Elias Jabbour salienta no exemplo chinês, quando o processo se acelera a partir das reformas de 1978, a adoção de uma combinação do desenvolvimentismo de tipo asiático em fusão com o Estado revolucionário fundado em 1949.    

No desbravar do que seja a alternativa chinesa – a experiência socialista recente e as dinâmicas do Estado desenvolvimentista –, Elias soube reunir talentosos parceiros – dentro e fora do país, economistas marxistas e keynesianos – e buscar nos “clássicos do desenvolvimento” destrinchar o peculiar “socialismo de mercado” como uma Nova Formação Econômico-Social (NFES); “tema de fronteira” que está no centro de grande parte de seus artigos exploratórios. Essa nova formação econômico-social, no desenvolvimento do seu estudo, tem na sua complexidade o principal atributo, “pois se ocupa de uma formação marcada pela convivência de diferentes estruturas/formações sociais”.

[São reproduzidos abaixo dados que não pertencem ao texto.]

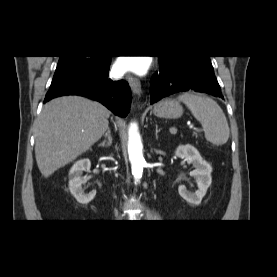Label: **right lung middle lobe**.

Fora disso o processo chinês incorre em formulações que podem ser vistas de forma estática, instantânea, modelar, como uma simples “restauração capitalista” ou um “capitalismo de Estado”. Desse modo não dá conta da distinta formação econômico-social em evolução, da abordagem dos fenômenos com suas singularidades e da sua relação com o processo histórico do capitalismo financeirizado e do rápido avanço tecnológico.

A China na complexidade de sua formação econômico-social, oriunda do seu nível primário de desenvolvimento, determinou como sua principal tarefa o crescimento das forças produtivas, colocou o socialismo com suas próprias características na vanguarda do processo de desenvolvimento e crescimento na época em que vivemos. O seu Estado é conduzido por forças políticas e sociais que desde a instauração da República Popular mantém a perspectiva socialista e se instrui na base teórica do marxismo.

O trabalho exploratório de Elias e parceiros, nessa relevante empreitada, situa na experiência chinesa o curso dos ciclos decenais em movimento e inovações institucionais necessárias. Dessa dinâmica desponta uma poderosa estrutura estatal constituída por grandes corporações empresariais e financeiras, em lugares-chave da economia e da sociedade; a rápida incorporação de inovações tecnológicas tem permitido o surgimento de novas e superiores formas de planificação econômica, dando nitidez ao rumo estabelecido.

A sua coragem de pensar e perscrutar, como ele afirma, baseada nos clássicos do materialismo histórico e no leito da heterodoxia econômica leva-o a uma ousada agenda de pesquisa sobre a China, quando ele assevera: “O controle crescente, por parte do Estado [chinês] dos fluxos nacionais de renda, desde 2012 dá forma à face da Nova Formação Econômico-Social que surge e que poderá conceber o próximo modo de produção dominante na esfera mundial”.

Hoje Elias Jabbour é um estudioso persistente, dedicado a um trabalho meritório, que tem um papel relevante na linha de pesquisa da Fundação Maurício Grabois para os dois grandes temas de nossa época: 1) as tendências do capitalismo contemporâneo; e 2) a conformação do socialismo contemporâneo nas experiências revolucionárias remanescentes do século passado, sobretudo o exemplo mais avançado que vem sendo desenvolvido na República Popular da China.